Presentation: Keep it simple, meatless
When it comes to presentation, Keizer’s a proponent of leaving live bait at home. “A Rat Finkee with a gold head and green body is my all-time favorite late-ice panfish bait. Ratsos and Shrimpos are great, too. Their lively soft-plastic bodies work great in shallow water and their fall is a bit slower than some of the other jigs out there. A small Chekai or Diamond Jig with a plastic tail is another great option. Great thing about all of these baits is you don’t need to worry about live bait, which helps keep the action going with kids!”
Keizer says that keeping kids warm, dry, entertained, and catching fish will help make some great memories for the future and instill a natural love for the sport.

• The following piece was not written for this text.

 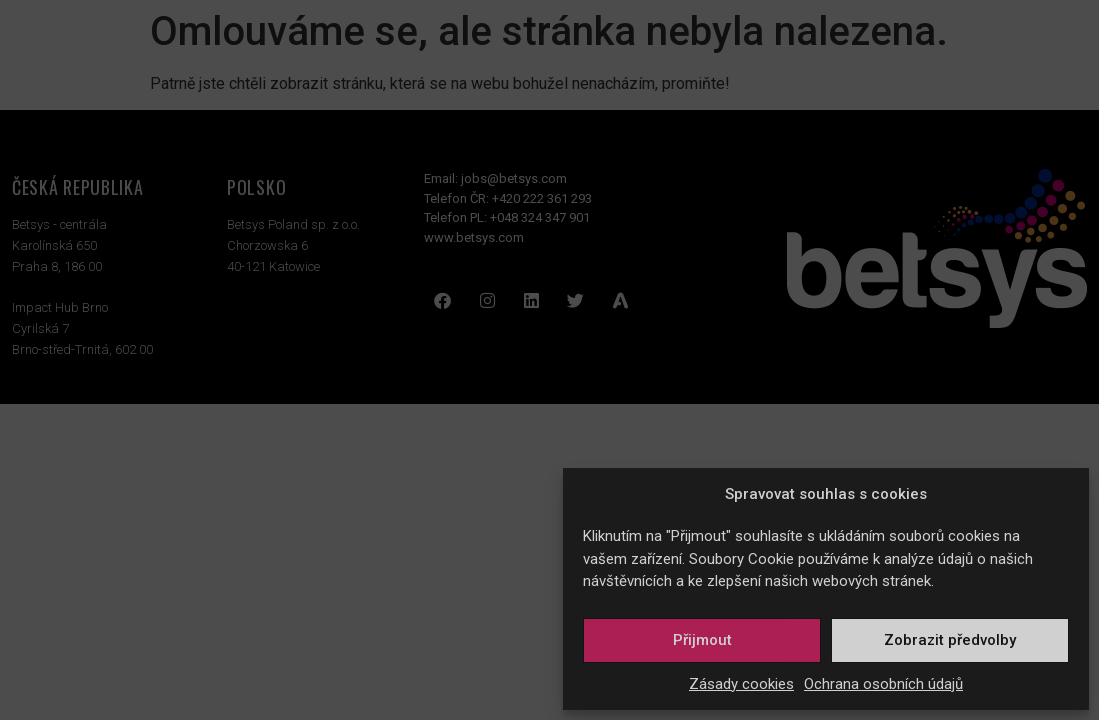 I want to click on Přijmout, so click(x=702, y=640).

“These early years are also great for getting kids started on the right foot with conservation. My oldest son, Lucas, is always asking about what fish we’re going to keep, why we need to throw some of the fish back, etc. I have had the opportunity to explain to him why we release larger fish to breed and maintain a healthy fishery. Same goes for not taking a limit of fish every time we go out. Over time, kids begin to understand the importance of conservation through example and explanation. Same goes for picking up after ourselves and others. I think it’s important to teach your kids how to respect and protect the resources we have.”
Keizer challenges families – even those new to ice fishing – to take some time this February and March to get kids out on the ice and enjoy the great fishing opportunities present across the Ice Belt.
“Remember, by making it more about them and less about you, you’re creating a fishing partner for life!”